Even holding an understanding of the misunderstandings is mentalizing.  

Mentalization provides the very important perspective of being able to see oneself from the outside and to see others from the inside.  

It is this shared perspective with another which is transformative. 

This shared psychological space enables the developing person to shift from the reactive self, which is yet unregulated by the reflective function, to the “teleological stance” – the self which is experienced as intentional and recognized as a representational agent.  

Mentalizing cultivates the emergence of the “agentive self.”  This can only be developmentally achieved in the context of a highly reflective, non-judgmental, and empathetic relationship with someone who is able to hold one’s mind in their mind, while they hold their own mind.

What non-mentalizing actions look like:  

  • Excessive detail to the exclusion of motivations, feelings or thoughts
  • Focus on physical or structural labels (tired, depressed, etc.)
  • Preoccupation with rules, “shoulds” and “should nots”
  • Denial of involvement in problem
  • Blaming or fault finding
  • Expressions of absolute certainty about thoughts or feelings of others

 What disregulation looks like: 

  • Depression
  • Anxiety
  • Anger outbursts 
  • Hyper alert
  • Shut down
  • Numb
  • Failure to identify emotions and other inertial states
  • “Mind Blind” – only enough room for one mind in the room

The main focus of therapy is to help clients recover normal mental functions, particularly the capacity to reflect on their own internal states, and those of others, with congruence and accuracy.  

In short this is to mentalize. The beneficial result is that a person can develop a more coherent representation of self and others. This increases one’s capacity to tolerate differences and thus engage in effective communication, emotional experiences, conflict resolution and intimacy. 

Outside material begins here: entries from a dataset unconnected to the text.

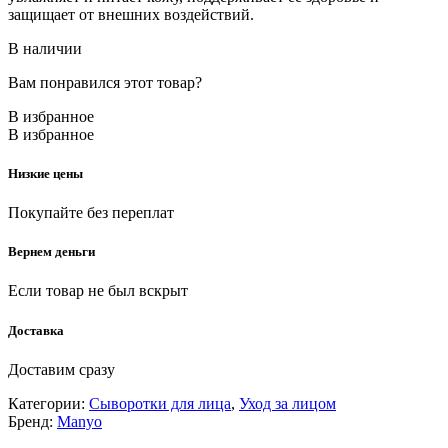
защищает от внешних воздействий.
В наличии
Вам понравился этот товар?
В избранное
В избранное
Низкие цены
Покупайте без переплат
Вернем деньги
Если товар не был вскрыт
Доставка
Доставим сразу
Категории:
Сыворотки для лица
,
Уход за лицом
Бренд:
Manyo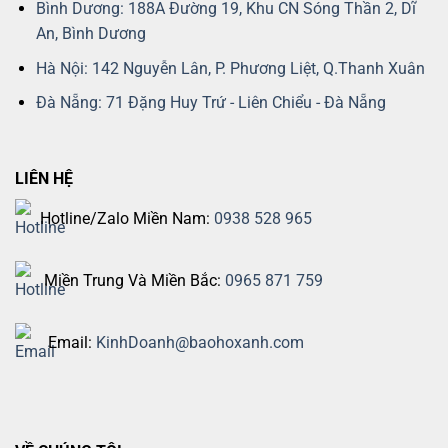
Bình Dương: 188A Đường 19, Khu CN Sóng Thần 2, Dĩ
An, Bình Dương
Hà Nội: 142 Nguyễn Lân, P. Phương Liệt, Q.Thanh Xuân
Đà Nẵng: 71 Đặng Huy Trứ - Liên Chiểu - Đà Nẵng
LIÊN HỆ
Hotline/Zalo Miền Nam:
0938 528 965
Miền Trung Và Miền Bắc:
0965 871 759
Email:
KinhDoanh@baohoxanh.com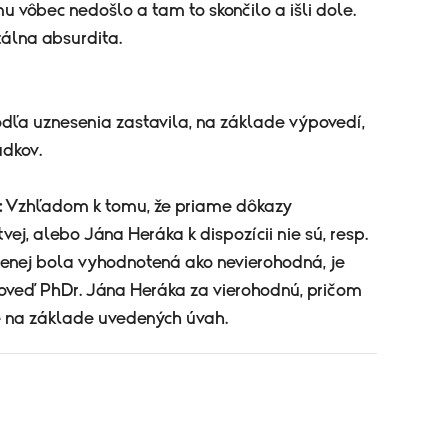
u vôbec nedošlo a tam to skončilo a išli dole.
tálna absurdita.
odľa uznesenia zastavila, na základe výpovedí,
udkov.
:
Vzhľadom k tomu, že priame dôkazy
vej, alebo Jána Heráka k dispozícii nie sú, resp.
enej bola vyhodnotená ako nevierohodná, je
oveď PhDr. Jána Heráka za vierohodnú, pričom
 na základe uvedených úvah.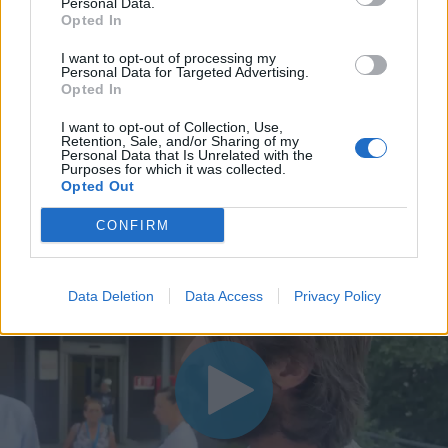
Personal Data.
Opted In
I want to opt-out of processing my
Personal Data for Targeted Advertising.
Opted In
I want to opt-out of Collection, Use,
Retention, Sale, and/or Sharing of my
Personal Data that Is Unrelated with the
Purposes for which it was collected.
Opted Out
CONFIRM
Data Deletion
Data Access
Privacy Policy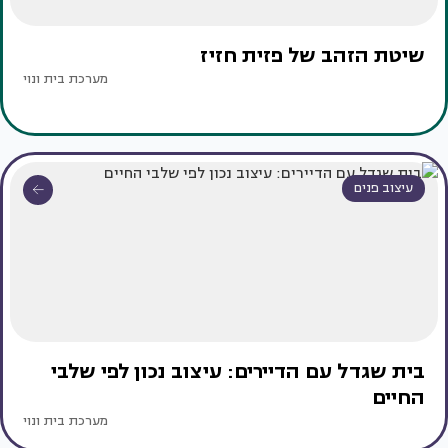
שיטת הזהב של פזית חזיז
מערכת בית ונוי
עיצוב פנים
בית שגדל עם הדיירים: עיצוב נכון לפי שלבי
החיים
מערכת בית ונוי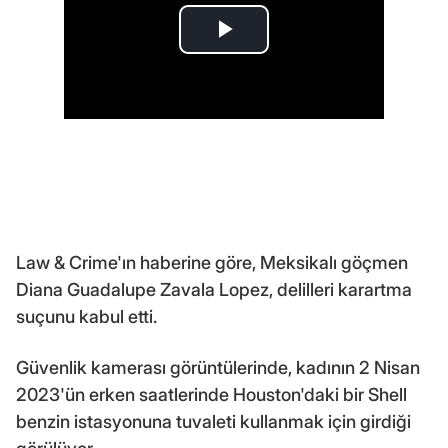
Law & Crime'ın haberine göre, Meksikalı göçmen
Diana Guadalupe Zavala Lopez, delilleri karartma
suçunu kabul etti.
Güvenlik kamerası görüntülerinde, kadının 2 Nisan
2023'ün erken saatlerinde Houston'daki bir Shell
benzin istasyonuna tuvaleti kullanmak için girdiği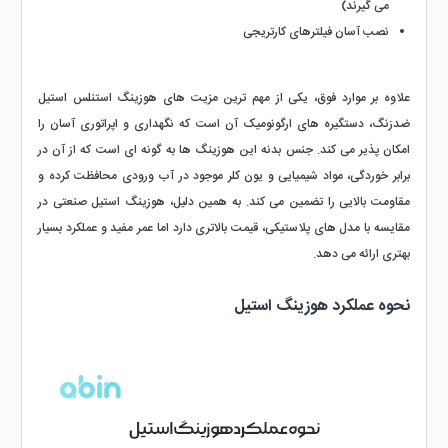
می‌ گیرند)
نصب آسان فیلترهای کارتریجی
علاوه بر موارد فوق، یکی از مهم‌ ترین مزیت‌ های هوزینگ استنلس استیل 
ضدزنگ، دستگیره‌ های ارگونومیک آن است که نگهداری و اپراتوری آسان را 
امکان‌ پذیر می‌ کند. جنس بدنه این هوزینگ‌ ها به‌ گونه‌ ای است که از آن در 
برابر خوردگی، مواد شیمیایی و یون کلر موجود در آب ورودی محافظت کرده و 
مقاومت بالایی را تضمین می‌ کند. به همین دلیل، هوزینگ استیل صنعتی در 
مقایسه با مدل‌ های پلاستیکی، قیمت بالاتری دارد اما عمر مفید و عملکرد بسیار 
بهتری ارائه می‌ دهد.
نحوه عملکرد هوزینگ استیل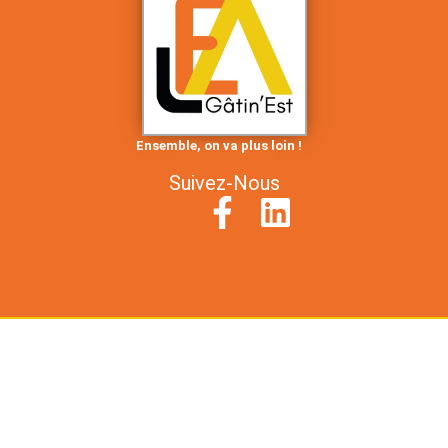
Ensemble, on va plus loin !
Suivez-Nous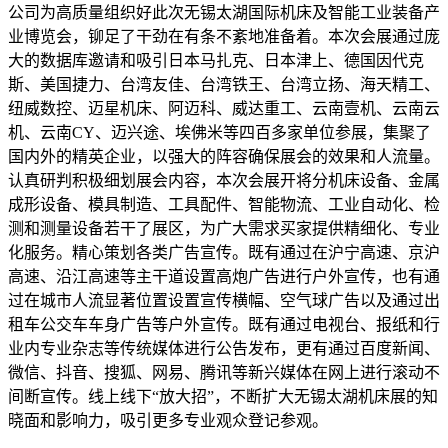
公司为高质量组织好此次无锡太湖国际机床及智能工业装备产
业博览会，铆足了干劲在有条不紊地准备着。本次会展通过庞
大的数据库邀请和吸引日本马扎克、日本津上、德国因代克
斯、美国捷力、台湾友佳、台湾铁王、台湾立扬、海天精工、
纽威数控、迈星机床、阿迈科、威达重工、云南壹机、云南云
机、云南CY、迈兴途、埃佛米等四百多家单位参展，集聚了
国内外的精英企业，以强大的阵容确保展会的效果和人流量。
认真研判积极细划展会内容，本次会展开将分机床设备、金属
成形设备、模具制造、工具配件、智能物流、工业自动化、检
测和测量设备若干了展区，为广大需求买家提供精细化、专业
化服务。精心策划各类广告宣传。既有通过在沪宁高速、京沪
高速、沿江高速等主干道设置高炮广告进行户外宣传，也有通
过在城市人流显著位置设置宣传横幅、空气球广告以及通过出
租车公交车车身广告等户外宣传。既有通过电视台、报纸和行
业内专业杂志等传统媒体进行公告发布，更有通过百度新闻、
微信、抖音、搜狐、网易、腾讯等新兴媒体在网上进行滚动不
间断宣传。线上线下“放大招”，不断扩大无锡太湖机床展的知
晓面和影响力，吸引更多专业观众登记参观。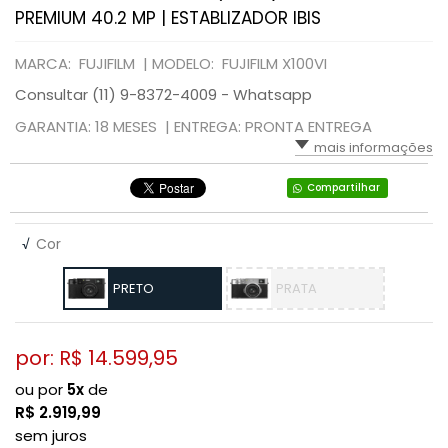
PREMIUM 40.2 MP | ESTABLIZADOR IBIS
MARCA: FUJIFILM |
MODELO: FUJIFILM X100VI
Consultar (11) 9-8372-4009 - Whatsapp
GARANTIA: 18 MESES |
ENTREGA: PRONTA ENTREGA
mais informações
Compartilhar
√
Cor
PRETO
PRATA
por: R$
14.599,95
ou por
5x
de
R$
2.919,99
sem juros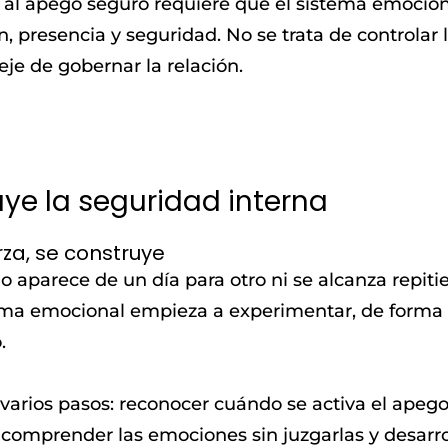
o al apego seguro requiere que el sistema emocio
, presencia y seguridad. No se trata de controlar l
e de gobernar la relación.
ye la seguridad interna
rza, se construye
 aparece de un día para otro ni se alcanza repiti
ema emocional empieza a experimentar, de forma 
.
 varios pasos: reconocer cuándo se activa el apeg
, comprender las emociones sin juzgarlas y desarro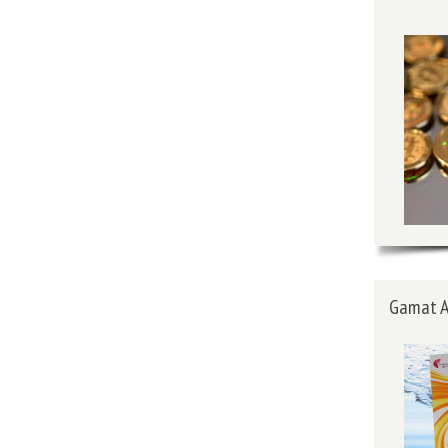
Gamat A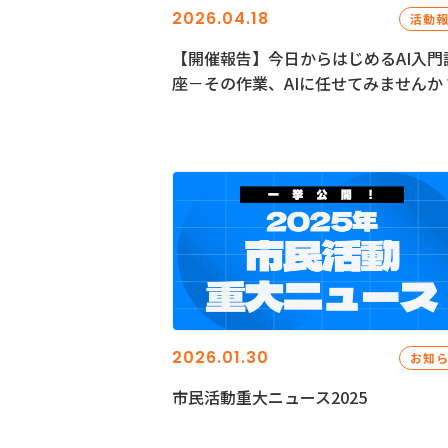
2026.04.18
活動
【開催報告】今日からはじめるAI入門
座－その作業、AIに任せてみませんか
2026.01.30
お知
市民活動重大ニュース2025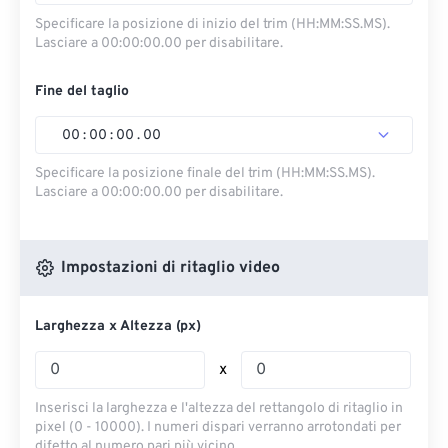
Specificare la posizione di inizio del trim (HH:MM:SS.MS).
Lasciare a 00:00:00.00 per disabilitare.
Fine del taglio
00
:
00
:
00
.
00
Specificare la posizione finale del trim (HH:MM:SS.MS).
Lasciare a 00:00:00.00 per disabilitare.
Impostazioni di ritaglio video
Larghezza x Altezza (px)
x
Inserisci la larghezza e l'altezza del rettangolo di ritaglio in
pixel (0 - 10000). I numeri dispari verranno arrotondati per
difetto al numero pari più vicino.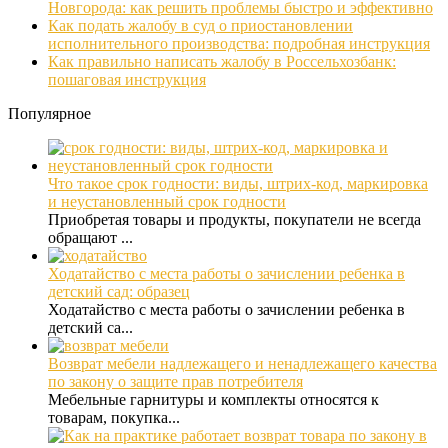
Новгорода: как решить проблемы быстро и эффективно
Как подать жалобу в суд о приостановлении
исполнительного производства: подробная инструкция
Как правильно написать жалобу в Россельхозбанк:
пошаговая инструкция
Популярное
Что такое срок годности: виды, штрих-код, маркировка
и неустановленный срок годности
Приобретая товары и продукты, покупатели не всегда
обращают ...
Ходатайство с места работы о зачислении ребенка в
детский сад: образец
Ходатайство с места работы о зачислении ребенка в
детский са...
Возврат мебели надлежащего и ненадлежащего качества
по закону о защите прав потребителя
Мебельные гарнитуры и комплекты относятся к
товарам, покупка...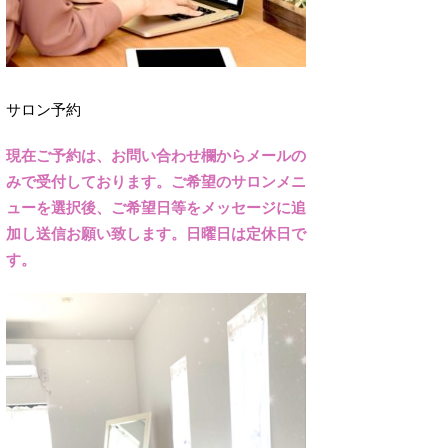
サロン予約
現在ご予約は、お問い合わせ欄からメールの
みで受付しております。ご希望のサロンメニ
ューを選択後、ご希望日等をメッセージに追
加し送信お願い致します。日曜日は定休日で
す。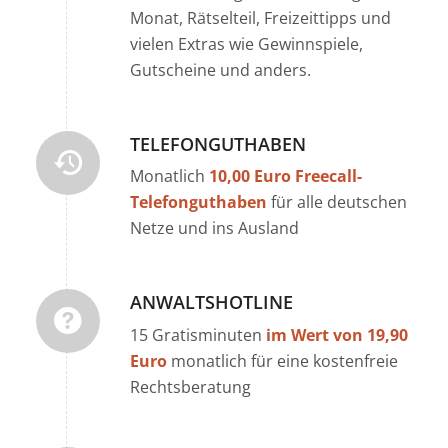
Monat, Rätselteil, Freizeittipps und
vielen Extras wie Gewinnspiele,
Gutscheine und anders.
TELEFONGUTHABEN
Monatlich
10,00 Euro Freecall-
Telefonguthaben
für alle deutschen
Netze und ins Ausland
ANWALTSHOTLINE
15 Gratisminuten
im Wert von 19,90
Euro
monatlich für eine kostenfreie
Rechtsberatung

To effectively mentalize is not to eliminate suffering – which would be a fantasy  – but rather to gain the interpersonal skills needed to tolerate one’s suffering, see the suffering of others and to engage in a new and empowered position that addresses life challenges in a way that leads to more satisfaction, fulfillment, purpose, and maturity.

Stages of treatment:

Mentalizing Proper 

  • Symbolic, imaginative, and interpretive thinking about self and other; representational and autobiographical agency.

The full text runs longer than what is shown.